(Stored items)

******************************

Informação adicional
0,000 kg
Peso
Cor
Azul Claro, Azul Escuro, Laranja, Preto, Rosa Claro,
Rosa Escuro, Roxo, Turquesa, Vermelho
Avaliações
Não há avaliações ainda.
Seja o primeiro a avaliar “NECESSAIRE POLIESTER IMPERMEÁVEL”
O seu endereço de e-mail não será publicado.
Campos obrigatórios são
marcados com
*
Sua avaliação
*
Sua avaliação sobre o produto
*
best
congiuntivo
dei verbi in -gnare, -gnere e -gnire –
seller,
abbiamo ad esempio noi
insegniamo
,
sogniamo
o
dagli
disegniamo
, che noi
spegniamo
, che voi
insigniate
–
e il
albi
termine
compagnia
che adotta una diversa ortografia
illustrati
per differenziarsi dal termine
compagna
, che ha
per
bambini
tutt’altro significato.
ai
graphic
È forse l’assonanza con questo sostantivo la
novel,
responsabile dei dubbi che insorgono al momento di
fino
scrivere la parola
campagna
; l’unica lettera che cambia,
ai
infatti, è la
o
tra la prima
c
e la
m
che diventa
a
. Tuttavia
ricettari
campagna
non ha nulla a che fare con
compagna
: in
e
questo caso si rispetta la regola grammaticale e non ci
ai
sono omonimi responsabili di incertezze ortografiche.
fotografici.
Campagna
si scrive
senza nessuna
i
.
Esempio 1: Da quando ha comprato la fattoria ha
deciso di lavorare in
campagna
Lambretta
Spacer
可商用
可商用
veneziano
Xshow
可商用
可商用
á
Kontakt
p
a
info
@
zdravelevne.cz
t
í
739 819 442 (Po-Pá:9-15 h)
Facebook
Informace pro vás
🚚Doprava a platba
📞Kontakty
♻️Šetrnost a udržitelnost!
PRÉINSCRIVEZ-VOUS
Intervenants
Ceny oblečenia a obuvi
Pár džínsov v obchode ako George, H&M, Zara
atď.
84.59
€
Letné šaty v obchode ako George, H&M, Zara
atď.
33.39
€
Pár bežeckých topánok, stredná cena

******************************

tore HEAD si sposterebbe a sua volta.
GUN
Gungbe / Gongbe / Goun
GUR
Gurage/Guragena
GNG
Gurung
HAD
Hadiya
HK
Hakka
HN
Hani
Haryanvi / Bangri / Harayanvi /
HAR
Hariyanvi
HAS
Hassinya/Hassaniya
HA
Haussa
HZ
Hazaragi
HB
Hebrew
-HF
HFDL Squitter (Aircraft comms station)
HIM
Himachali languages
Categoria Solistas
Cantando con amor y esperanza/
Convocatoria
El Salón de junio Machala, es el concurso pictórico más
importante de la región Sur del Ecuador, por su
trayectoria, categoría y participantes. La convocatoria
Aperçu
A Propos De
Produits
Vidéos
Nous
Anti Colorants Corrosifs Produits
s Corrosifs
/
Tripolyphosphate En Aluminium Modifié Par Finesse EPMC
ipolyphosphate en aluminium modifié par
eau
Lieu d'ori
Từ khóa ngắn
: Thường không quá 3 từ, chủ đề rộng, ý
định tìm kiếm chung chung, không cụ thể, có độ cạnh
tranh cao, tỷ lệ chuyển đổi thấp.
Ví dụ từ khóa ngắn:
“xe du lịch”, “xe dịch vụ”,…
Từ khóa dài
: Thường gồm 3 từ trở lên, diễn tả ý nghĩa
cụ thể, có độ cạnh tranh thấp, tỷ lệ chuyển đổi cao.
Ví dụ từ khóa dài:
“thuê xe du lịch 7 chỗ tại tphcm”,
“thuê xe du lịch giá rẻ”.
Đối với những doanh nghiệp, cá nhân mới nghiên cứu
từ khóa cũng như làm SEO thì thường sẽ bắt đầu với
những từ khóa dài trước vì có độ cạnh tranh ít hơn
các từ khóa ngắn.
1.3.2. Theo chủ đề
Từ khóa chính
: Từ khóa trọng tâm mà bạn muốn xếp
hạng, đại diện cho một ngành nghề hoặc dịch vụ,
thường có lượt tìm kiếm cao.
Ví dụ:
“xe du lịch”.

******************************

● **Your objective**
Go through the records. Copy each line where "Escuro" appears.

● **Answer to this problem**
Azul Claro, Azul Escuro, Laranja, Preto, Rosa Claro,
Rosa Escuro, Roxo, Turquesa, Vermelho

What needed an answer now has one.